Rendering now, ready in about 5 minutes
Arrives within one week.Arrives within one week.Arrives in 10 - 14 days.

START A CARD TODAY

PRINTING FAQs

Can I place an order to print my GroupCard before the delivery date?
Yep. You can order at any time. We won't process the card to be printed until after it has been delivered. But we have some flexibility. If you have a special request, just let us know. 

What happens if somebody signs the card after it's e-delivered?
In most cases we start processing your order the same day the card is emailed to the recipient. We do this so the printed version arrives as soon as possible. If somebody signs your card after the delivery date, contact us and we will do our best to update your order. 

Which printed version is right for me?
It all depends on how you want to display it or present it. We offer four unique styles to choose from... 

DOWNLOAD & PRINT
As soon as your card is delivered to the recipient, we generate an easy-to-print PDF version and email it to everyone who participated. The recipient, as well as all of the signers, can easily print out the card on their home or office printer. By far, it is the world's most unique printable e-card. This is a great option if you're on a budget or need your printed GroupCard fast. Print as many copies as you wish and keep the file forever. 

POSTER CARD
Using our high-quality fancy-dancy roll printers, we print your card in one long sheet. 5 signatures or 500... it doesn't matter. The card is delivered in roll format on hi-gloss paper. This version is great for getting attention at the workplace. DID YOU KNOW... we've printed a GroupCard that was more than 100 feet long! (that's a lot of ink.) 

WALL POSTER
Our designers carefully arrange the signatures and photos from your card into one large glorious poster.
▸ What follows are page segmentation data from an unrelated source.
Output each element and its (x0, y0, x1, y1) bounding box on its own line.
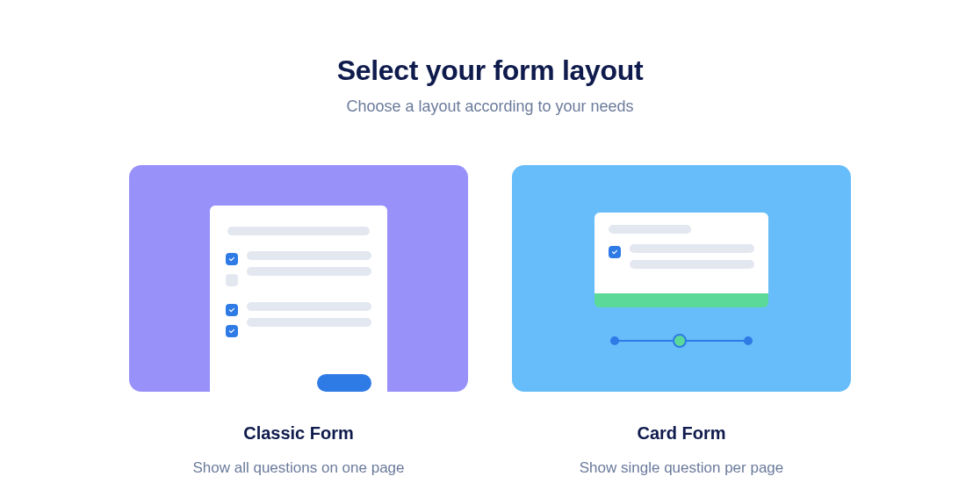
option-description-classic: Show all questions on one page (192, 459, 404, 477)
card-box-icon (594, 213, 768, 293)
placeholder-line (630, 260, 754, 269)
stepper-dot-active-icon (673, 334, 687, 348)
placeholder-check-row (609, 244, 754, 269)
option-card-form[interactable]: Card Form Show single question per page (512, 165, 851, 477)
placeholder-line (227, 227, 370, 235)
placeholder-line (247, 267, 371, 276)
page-title: Select your form layout (337, 54, 644, 87)
stepper-dot-icon (610, 336, 619, 345)
checkbox-checked-icon (226, 304, 238, 316)
placeholder-line (247, 251, 371, 260)
submit-button-icon (317, 374, 371, 392)
layout-options: Classic Form Show all questions on one p… (129, 165, 851, 477)
page-subtitle: Choose a layout according to your needs (346, 97, 633, 116)
progress-bar-icon (594, 293, 768, 307)
placeholder-check-row (226, 302, 371, 337)
card-form-preview (512, 165, 851, 392)
checkbox-checked-icon (226, 325, 238, 337)
classic-form-preview (129, 165, 468, 392)
placeholder-check-row (226, 251, 371, 286)
checkbox-unchecked-icon (226, 274, 238, 286)
checkbox-checked-icon (226, 253, 238, 265)
option-classic-form[interactable]: Classic Form Show all questions on one p… (129, 165, 468, 477)
placeholder-line (247, 318, 371, 327)
stepper-icon (610, 335, 753, 347)
classic-page-icon (210, 206, 387, 392)
option-title-classic: Classic Form (243, 423, 354, 444)
stepper-dot-icon (744, 336, 753, 345)
checkbox-checked-icon (609, 246, 621, 258)
option-description-card: Show single question per page (580, 459, 784, 477)
option-title-card: Card Form (637, 423, 725, 444)
placeholder-line (609, 225, 691, 234)
placeholder-line (630, 244, 754, 253)
placeholder-line (247, 302, 371, 311)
Frame it and show off your one-of-a-king GroupCard in an office or den. This poster comes in the standard poster size (18"x24") and a hi-gloss finish so it will look great for years to come. 

PHOTOBOOK
We transform your card into a high-quality 5x7 photobook. This is the mother of all keepsakes. It's a great gift to get, and an even greater gift to give. 

Is there a maximum number of pages allowed?
No. But we've had a few cards with thousands of pages that require special attention. If your card gets that big, please shoot us an email and give us a heads up. 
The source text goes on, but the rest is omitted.